Bhattacharyya distance = - log( BC(P, Q))

where BC = Bhattacharyya Coefficient.

BC(P, Q) = SUM( (P(x) * Q(x))^0.5 )

# Hellinger distance

Hellinger distance is a similarity metric used to measure similarity between two probability distribution.

Hellinger distance is related to Bhattacharyya distance.

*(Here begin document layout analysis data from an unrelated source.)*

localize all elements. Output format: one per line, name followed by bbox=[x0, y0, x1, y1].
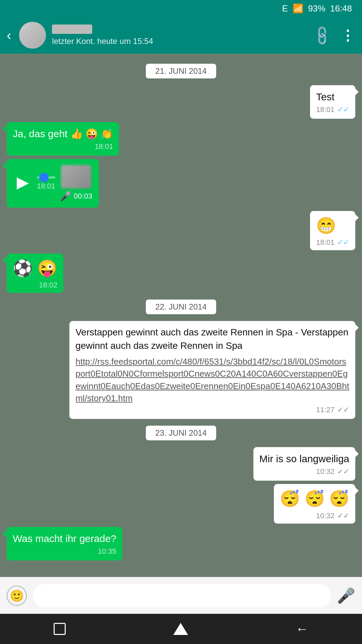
voice-right: 🎤 00:03 bbox=[60, 165, 92, 202]
message-text: ⚽ 😜 bbox=[13, 257, 57, 279]
emoji-button[interactable]: 🙂 bbox=[7, 586, 27, 606]
message-time: 18:01 bbox=[95, 142, 113, 151]
message-row: ⚽ 😜 18:02 bbox=[7, 254, 355, 293]
home-icon bbox=[173, 623, 188, 635]
contact-name-blurred bbox=[52, 24, 92, 34]
bubble-outgoing: Test 18:01 ✓✓ bbox=[310, 85, 355, 119]
voice-time-meta: 18:01 bbox=[37, 182, 55, 191]
bubble-link: Verstappen gewinnt auch das zweite Renne… bbox=[69, 321, 355, 419]
bubble-meta: 18:01 ✓✓ bbox=[316, 105, 349, 114]
voice-thumbnail bbox=[61, 165, 91, 189]
message-row: 😁 18:01 ✓✓ bbox=[7, 211, 355, 250]
status-bar-right: E 📶 93% 16:48 bbox=[282, 3, 352, 14]
voice-waveform bbox=[37, 176, 55, 178]
play-triangle-icon bbox=[17, 177, 29, 190]
contact-info: letzter Kont. heute um 15:54 bbox=[52, 24, 308, 46]
battery-level: 93% bbox=[308, 3, 325, 14]
message-text: Was macht ihr gerade? bbox=[13, 532, 116, 546]
back-icon: ← bbox=[296, 622, 308, 636]
bubble-meta: 18:01 ✓✓ bbox=[316, 238, 349, 247]
read-receipt: ✓✓ bbox=[337, 406, 349, 414]
date-label-2: 22. JUNI 2014 bbox=[146, 300, 216, 314]
message-time: 11:27 bbox=[316, 406, 335, 414]
read-receipt: ✓✓ bbox=[337, 105, 349, 114]
message-text: Ja, das geht 👍 😜 👏 bbox=[13, 127, 113, 141]
bubble-incoming: Ja, das geht 👍 😜 👏 18:01 bbox=[7, 122, 119, 156]
bubble-meta: 10:32 ✓✓ bbox=[259, 467, 349, 476]
bubble-incoming-emoji: ⚽ 😜 18:02 bbox=[7, 254, 63, 293]
bubble-outgoing-emoji: 😴 😴 😴 10:32 ✓✓ bbox=[274, 484, 355, 523]
back-button-nav[interactable]: ← bbox=[296, 622, 308, 636]
date-label-3: 23. JUNI 2014 bbox=[146, 426, 216, 440]
recent-apps-icon bbox=[54, 623, 66, 635]
signal-indicator: E bbox=[282, 3, 288, 14]
read-receipt: ✓✓ bbox=[337, 512, 349, 520]
link-url[interactable]: http://rss.feedsportal.com/c/480/f/6531/… bbox=[75, 356, 349, 405]
clock: 16:48 bbox=[330, 3, 352, 14]
bubble-incoming: Was macht ihr gerade? 10:35 bbox=[7, 527, 122, 560]
message-row: Was macht ihr gerade? 10:35 bbox=[7, 527, 355, 560]
read-receipt: ✓✓ bbox=[337, 467, 349, 476]
bubble-meta: 18:01 bbox=[13, 142, 113, 151]
message-row: 😴 😴 😴 10:32 ✓✓ bbox=[7, 484, 355, 523]
bubble-meta: 10:32 ✓✓ bbox=[280, 512, 349, 520]
home-button[interactable] bbox=[173, 623, 188, 635]
message-time: 10:32 bbox=[316, 512, 335, 520]
chat-toolbar: ‹ letzter Kont. heute um 15:54 🔗 ⋮ bbox=[0, 17, 362, 54]
attach-icon[interactable]: 🔗 bbox=[311, 24, 334, 47]
message-time: 18:01 bbox=[316, 238, 335, 247]
more-options-icon[interactable]: ⋮ bbox=[341, 27, 355, 44]
recent-apps-button[interactable] bbox=[54, 623, 66, 635]
date-label-1: 21. JUNI 2014 bbox=[146, 64, 216, 78]
contact-status: letzter Kont. heute um 15:54 bbox=[52, 37, 308, 46]
message-text: Test bbox=[316, 90, 349, 104]
input-bar: 🙂 🎤 bbox=[0, 577, 362, 614]
voice-progress-area: 18:01 bbox=[37, 176, 55, 191]
read-receipt: ✓✓ bbox=[337, 238, 349, 247]
bubble-outgoing: Mir is so langweiliga 10:32 ✓✓ bbox=[253, 447, 355, 481]
message-time: 18:01 bbox=[316, 105, 335, 114]
contact-avatar[interactable] bbox=[19, 22, 46, 49]
voice-timestamp: 18:01 bbox=[37, 182, 55, 191]
link-title: Verstappen gewinnt auch das zweite Renne… bbox=[75, 326, 349, 352]
voice-duration: 00:03 bbox=[74, 192, 92, 201]
date-separator-1: 21. JUNI 2014 bbox=[7, 64, 355, 78]
message-time: 10:32 bbox=[316, 467, 335, 476]
message-text: 😁 bbox=[316, 214, 349, 237]
bubble-meta: 11:27 ✓✓ bbox=[75, 406, 349, 414]
chat-area: 21. JUNI 2014 Test 18:01 ✓✓ Ja, das geht… bbox=[0, 54, 362, 577]
message-row-voice: 18:01 🎤 00:03 bbox=[7, 159, 355, 208]
android-nav-bar: ← bbox=[0, 614, 362, 644]
message-time: 18:02 bbox=[39, 281, 57, 289]
message-input[interactable] bbox=[33, 584, 331, 607]
message-row-link: Verstappen gewinnt auch das zweite Renne… bbox=[7, 321, 355, 419]
message-row: Mir is so langweiliga 10:32 ✓✓ bbox=[7, 447, 355, 481]
toolbar-actions: 🔗 ⋮ bbox=[314, 27, 355, 44]
bubble-meta: 18:02 bbox=[13, 281, 57, 289]
back-button[interactable]: ‹ bbox=[7, 28, 11, 43]
bubble-meta: 10:35 bbox=[13, 547, 116, 556]
message-text: Mir is so langweiliga bbox=[259, 452, 349, 466]
voice-progress-dot bbox=[39, 173, 49, 182]
play-button[interactable] bbox=[13, 174, 32, 193]
date-separator-3: 23. JUNI 2014 bbox=[7, 426, 355, 440]
signal-bars-icon: 📶 bbox=[293, 3, 303, 14]
message-text: 😴 😴 😴 bbox=[280, 487, 349, 510]
message-row: Ja, das geht 👍 😜 👏 18:01 bbox=[7, 122, 355, 156]
voice-message-bubble[interactable]: 18:01 🎤 00:03 bbox=[7, 159, 99, 208]
mic-icon: 🎤 bbox=[60, 191, 72, 202]
bubble-outgoing-emoji: 😁 18:01 ✓✓ bbox=[310, 211, 355, 250]
status-bar: E 📶 93% 16:48 bbox=[0, 0, 362, 17]
message-time: 10:35 bbox=[98, 547, 116, 556]
message-row: Test 18:01 ✓✓ bbox=[7, 85, 355, 119]
date-separator-2: 22. JUNI 2014 bbox=[7, 300, 355, 314]
mic-button[interactable]: 🎤 bbox=[337, 587, 355, 604]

It was developed by Ernst Hellinger in 1909.

# Similarity between two sets

Different Similarity metrics between two sets are:

- Jaccard index
- Sorensen similarity index

# Jaccard index

Jaccard index is a metric that is used to find the similarity between two sets.

Let A and B be two sets, then Jaccard index is defined as:

Jaccard index = (A intersection B) / (A union B)

Jaccard index = (A intersection B) / (A + B - (A interection B))

# Sorensen similarity index

Sorensen similarity index is a metric that is used to find the similarity between two sets.

Let A and B be two sets, then Jaccard index is defined as:

Sorensen similarity index = (A intersection B) / (A + B)

With this article at OpenGenus, you must have the complete idea of different Similarity metrics that are used in practice.